§ Raw data:
******************************
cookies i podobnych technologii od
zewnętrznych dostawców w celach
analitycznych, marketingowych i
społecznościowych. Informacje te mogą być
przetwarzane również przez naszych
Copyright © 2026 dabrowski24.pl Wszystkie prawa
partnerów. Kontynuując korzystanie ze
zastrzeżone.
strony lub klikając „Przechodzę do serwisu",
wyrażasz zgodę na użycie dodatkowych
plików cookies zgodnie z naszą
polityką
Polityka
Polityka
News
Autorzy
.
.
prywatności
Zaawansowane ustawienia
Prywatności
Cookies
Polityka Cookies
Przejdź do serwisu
******************************
§ Task statement: If a line in the records above contains the word "serwisu", copy it.

§ Output for this task:
strony lub klikając „Przechodzę do serwisu",
Przejdź do serwisu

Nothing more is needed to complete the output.